Danny Trejo: Acting on convictions

Danny Trejo is not a star. You probably don’t even recognize his name. But if you’ve seen any of the 50-plus movies he’s been in, from Runaway Train to Spy Kids to this month’s The Salton Sea, chances are pretty good you remember his face. It’s hard to shake. Pockmarked and weathered, more than anything Trejo’s face resembles an old catcher’s mitt that’s been left out in the rain. The pouches below his squinting green eyes have the consistency of used tea bags. The downward-turning corners of his steel-wool mustache radiate a sinister Fu Manchu vibe. The rest of his face — from his knotty forehead to his stubbled chin — is a relief map of scars. It’s what happens to a pretty, young Mexican-American kid who grows up to become the welterweight boxing champion of San Quentin.

The voluptuous woman tattooed across his chest is called a charra. Legend has it that these charras rode and fought alongside Pancho Villa and his men during the Mexican Revolution. And it too is a memento from San Quentin. Actually, since it took two and a half years to complete, it’s technically a souvenir from Folsom and Soledad prisons as well. Two and a half years of gritting his teeth while a fellow convict punched tiny holes into Trejo’s chest using the razor-sharp end of a guitar’s E string as a makeshift needle. “Well, what else are you gonna do?” Trejo asks. “I wasn’t in a hurry to go anywhere.” The charra is a crude but permanent reminder of his past. A past he left behind in San Quentin’s South Block. A past when his name was B-948 and his home was cell C-550. A past when Danny Trejo was a bad man.

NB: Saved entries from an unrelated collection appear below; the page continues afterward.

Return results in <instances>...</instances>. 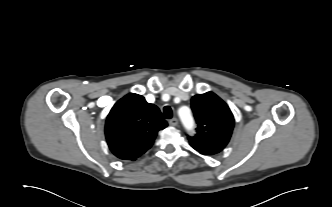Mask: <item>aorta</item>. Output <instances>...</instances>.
<instances>
[{
    "instance_id": "1",
    "label": "aorta",
    "mask_w": 332,
    "mask_h": 207,
    "mask_svg": "<svg viewBox=\"0 0 332 207\" xmlns=\"http://www.w3.org/2000/svg\"><path fill=\"white\" fill-rule=\"evenodd\" d=\"M179 116H180V119L182 120L183 124L186 127H188V128L192 127V125H193V119H192V116H191V114L189 112L183 113V110L181 109L179 111Z\"/></svg>"
}]
</instances>
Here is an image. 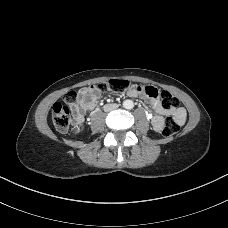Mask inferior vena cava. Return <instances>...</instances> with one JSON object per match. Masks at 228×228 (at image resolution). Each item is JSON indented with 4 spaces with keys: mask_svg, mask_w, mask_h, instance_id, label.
<instances>
[{
    "mask_svg": "<svg viewBox=\"0 0 228 228\" xmlns=\"http://www.w3.org/2000/svg\"><path fill=\"white\" fill-rule=\"evenodd\" d=\"M117 108H118L117 104H107V105H104V107H103L105 112H110V111L115 110Z\"/></svg>",
    "mask_w": 228,
    "mask_h": 228,
    "instance_id": "602c4592",
    "label": "inferior vena cava"
}]
</instances>
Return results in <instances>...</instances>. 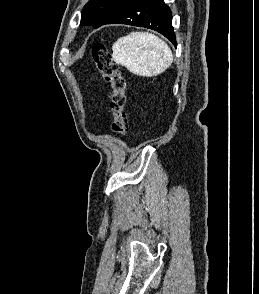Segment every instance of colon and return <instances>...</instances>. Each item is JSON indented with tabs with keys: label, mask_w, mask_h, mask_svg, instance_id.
Returning a JSON list of instances; mask_svg holds the SVG:
<instances>
[{
	"label": "colon",
	"mask_w": 259,
	"mask_h": 294,
	"mask_svg": "<svg viewBox=\"0 0 259 294\" xmlns=\"http://www.w3.org/2000/svg\"><path fill=\"white\" fill-rule=\"evenodd\" d=\"M92 58L96 69L110 85L112 90L110 103L113 115L112 130L117 135L125 137L128 131V118L125 111V79L104 44L95 43L92 46Z\"/></svg>",
	"instance_id": "obj_1"
}]
</instances>
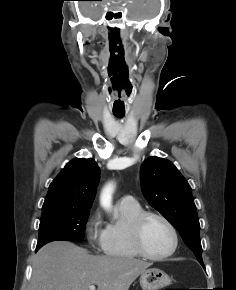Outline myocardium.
Returning <instances> with one entry per match:
<instances>
[{
	"instance_id": "1",
	"label": "myocardium",
	"mask_w": 236,
	"mask_h": 290,
	"mask_svg": "<svg viewBox=\"0 0 236 290\" xmlns=\"http://www.w3.org/2000/svg\"><path fill=\"white\" fill-rule=\"evenodd\" d=\"M149 218H157L161 220L170 230L172 239H173V244L171 249L161 255H154L149 253L143 243V227L145 222ZM130 237L132 244L134 246L135 251L138 253L139 256L149 259V260H154V261H160V260H165L169 257H171L178 248L179 245V236L178 232L175 228V226L172 224V222L163 214L156 212V211H142L139 213L132 221L130 224Z\"/></svg>"
}]
</instances>
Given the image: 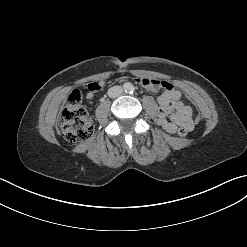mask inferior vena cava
Here are the masks:
<instances>
[{"mask_svg":"<svg viewBox=\"0 0 247 247\" xmlns=\"http://www.w3.org/2000/svg\"><path fill=\"white\" fill-rule=\"evenodd\" d=\"M122 93H123V88L121 86H113L108 90V96L111 98L118 97L122 95Z\"/></svg>","mask_w":247,"mask_h":247,"instance_id":"inferior-vena-cava-1","label":"inferior vena cava"}]
</instances>
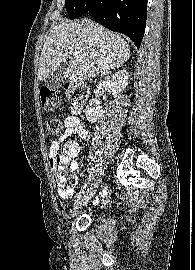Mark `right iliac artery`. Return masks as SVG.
I'll list each match as a JSON object with an SVG mask.
<instances>
[{"mask_svg":"<svg viewBox=\"0 0 195 270\" xmlns=\"http://www.w3.org/2000/svg\"><path fill=\"white\" fill-rule=\"evenodd\" d=\"M86 185L85 187L76 195V199H79L84 193H85Z\"/></svg>","mask_w":195,"mask_h":270,"instance_id":"82829eb1","label":"right iliac artery"}]
</instances>
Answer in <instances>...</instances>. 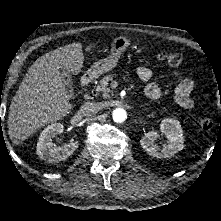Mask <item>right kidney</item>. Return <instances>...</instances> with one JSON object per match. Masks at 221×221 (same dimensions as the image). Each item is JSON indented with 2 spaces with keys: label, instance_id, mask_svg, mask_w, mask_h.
<instances>
[{
  "label": "right kidney",
  "instance_id": "right-kidney-1",
  "mask_svg": "<svg viewBox=\"0 0 221 221\" xmlns=\"http://www.w3.org/2000/svg\"><path fill=\"white\" fill-rule=\"evenodd\" d=\"M62 132L63 125L61 123L51 124L41 132L36 149V154L41 159L48 162H60L66 160L78 148V141L56 146L53 143V138Z\"/></svg>",
  "mask_w": 221,
  "mask_h": 221
}]
</instances>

These days Trejo is known by a nickname, not a number: the Mayor of Venice. It’s not an official title — and with his rap sheet it’s safe to say that Trejo will never be elected to any public office — but an honorary one. On the boulevards and boardwalks of this funky L.A. seaside community, the 57-year-old actor walks around with the smile and cocksure strut of a gladhanding alderman. Giddy Latino kids approach him for autographs. Buzzing needles whir to a halt when he waltzes into a tattoo parlor. And a young Mexican waitress fills him in on the husband whose life Trejo once helped turn around. These days Trejo is a charmer who regards the second half of his life — costar to the likes of Al Pacino and Johnny Depp — as a cross between a miracle and a fluke. And when he talks about his unlikely path from once-seedy sections of L.A. like this one to the glamour of Hollywood, you’d never guess that they’re separated by just a matter of miles.

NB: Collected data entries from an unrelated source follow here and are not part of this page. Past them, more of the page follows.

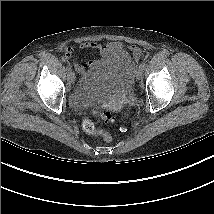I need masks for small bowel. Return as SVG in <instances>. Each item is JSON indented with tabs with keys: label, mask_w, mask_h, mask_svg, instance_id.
<instances>
[{
	"label": "small bowel",
	"mask_w": 214,
	"mask_h": 214,
	"mask_svg": "<svg viewBox=\"0 0 214 214\" xmlns=\"http://www.w3.org/2000/svg\"><path fill=\"white\" fill-rule=\"evenodd\" d=\"M81 49L86 50H95L99 53V60H89L85 63H75V69L79 73H84L87 68L101 66L106 63V61L111 56L120 55L122 57L123 62L127 66L129 70L138 62L141 56V50L135 45H129L128 49L131 52V55L126 50V47L121 42L111 41L106 44H100L94 41L83 42L79 45ZM72 56V53H69V57Z\"/></svg>",
	"instance_id": "c3829d8e"
}]
</instances>
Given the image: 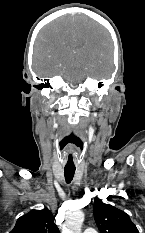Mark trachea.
<instances>
[{
    "instance_id": "obj_1",
    "label": "trachea",
    "mask_w": 145,
    "mask_h": 233,
    "mask_svg": "<svg viewBox=\"0 0 145 233\" xmlns=\"http://www.w3.org/2000/svg\"><path fill=\"white\" fill-rule=\"evenodd\" d=\"M74 174H75V167L73 168H64V175H65V180L66 182L69 184L73 177H74Z\"/></svg>"
}]
</instances>
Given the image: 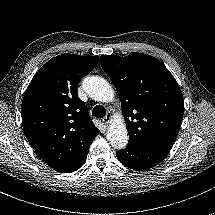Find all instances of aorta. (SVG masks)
<instances>
[{
	"label": "aorta",
	"instance_id": "obj_1",
	"mask_svg": "<svg viewBox=\"0 0 215 215\" xmlns=\"http://www.w3.org/2000/svg\"><path fill=\"white\" fill-rule=\"evenodd\" d=\"M89 95L98 102H111L115 98L112 85L102 77H90ZM107 140L115 149L125 148L129 134L125 122L117 121L109 126Z\"/></svg>",
	"mask_w": 215,
	"mask_h": 215
}]
</instances>
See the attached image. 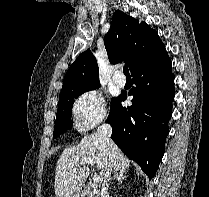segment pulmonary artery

Danny Trejo got high for the first time when he was 8. His uncle — a slightly older soon-to-be convict named Gilbert — gave him the joint. Back in his family’s Temple Street home in L.A.’s Echo Park, Trejo’s father, a Mexican-American construction worker named Dan, channeled his workaday frustration into strict discipline with his son. “My old man would literally look you right in the eyes and tell you, ‘I’m gonna hit you to death!’” Danny chose his uncle, not his father, as his role model. “I was like his little shadow, and hanging out with him and his friends was where I got my self-esteem,” says Trejo. “I got to know all the dope dealers and prostitutes and everyone else he knew. He was showing me the game. I learned it real early.”